Here "nums/length" and nums/length_full_name" is ratio of numerical characters in its user name and its full name

In [None]:
# plot the distribution of all numeric features
binary_columns = ["profile pic","name==username","external URL","private","fake"]
non_binary_columns = [col for col in train_df.columns if col not in binary_columns]

In [None]:
len(non_binary_columns)

In [None]:
non_binary_columns

In [None]:
# calculating skewness of all the attributes
train_df[non_binary_columns].skew()

In [None]:
selected_columns = ['profile pic','nums/length username','fullname words','nums/length fullname','description length','external URL','#posts','#follows']
columns_to_drop = ['name==username','private','#followers']

In [None]:
selected_non_binary_columns = [col for col in selected_columns if col in non_binary_columns]
selected_non_binary_columns

In [None]:
for col in selected_non_binary_columns:
  print(f"{col} : skewness = {train_df[col].skew()} , range = {train_df[col].min()} - {train_df[col].max()}")

# Applying transformation techniques first

In [None]:
from sklearn.preprocessing import PowerTransformer
def transform(df, pt_train_data = None):
  # Explicitly create a copy to avoid SettingWithCopyWarnin
  df = df.copy()
  pt = PowerTransformer(method='yeo-johnson') # Initialize pt here

  if pt_train_data is None:
    df[non_binary_columns] = pt.fit_transform(df[non_binary_columns])
  else:
    pt = pt_train_data # Use provided transformer
    df[non_binary_columns] = pt.transform(df[non_binary_columns])
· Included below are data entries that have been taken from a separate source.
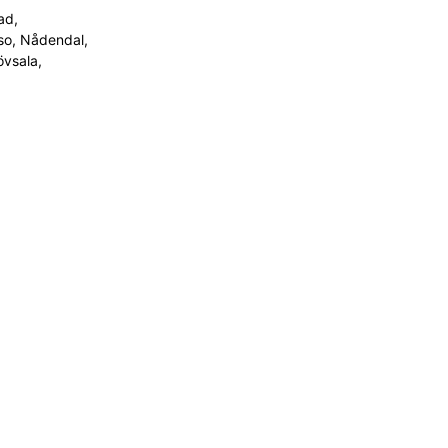
ad,
so, Nådendal,
övsala,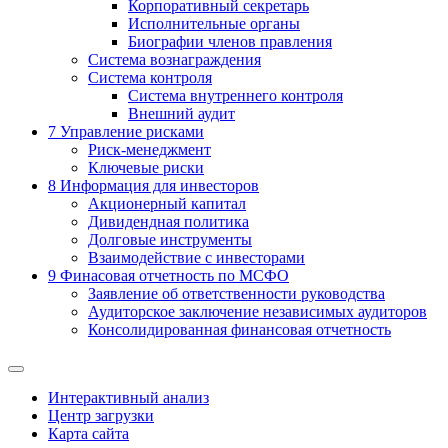
Корпоративный секретарь
Исполнительные органы
Биографии членов правления
Система вознаграждения
Система контроля
Система внутреннего контроля
Внешний аудит
7
Управление рисками
Риск-менеджмент
Ключевые риски
8
Информация для инвесторов
Акционерный капитал
Дивидендная политика
Долговые инструменты
Взаимодействие с инвеcторами
9
Финасовая отчетность по МСФО
Заявление об ответственности руководства
Аудиторское заключение независимых аудиторов
Консолидированная финансовая отчетность
Интерактивный анализ
Центр загрузки
Карта сайта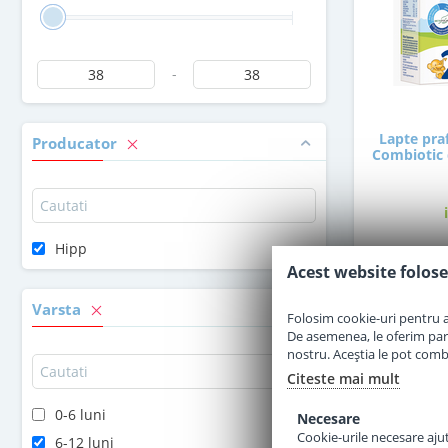
-
Lapte pra
Producator
Combiotic d
Hipp
Acest website folose
3
Varsta
Folosim cookie-uri pentru a 
De asemenea, le oferim parten
nostru. Aceștia le pot combin
Citeste mai mult
0-6 luni
Necesare
Cookie-urile necesare ajută
6-12 luni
  return df,pt # Return the modified DataFrame

In [None]:
new_train_df ,pt_train_data= transform(train_df)

In [None]:
new_train_df[non_binary_columns].skew()

In [None]:
new_test_df,pt_train_data  = transform(test_df,pt_train_data)

In [None]:
new_test_df[non_binary_columns].skew()

# DATA SCALING

In [None]:
from sklearn.preprocessing import StandardScaler


def scale_dataframe(df, scaler = None):
    df_scaled = df.copy()
    columns = df_scaled.columns


    if scaler is None:
      scaler = StandardScaler()
      df_scaled_values = scaler.fit_transform(df_scaled)
    else:
      df_scaled_values = scaler.transform(df_scaled)
    df_scaled = pd.DataFrame(df_scaled_values, columns=columns)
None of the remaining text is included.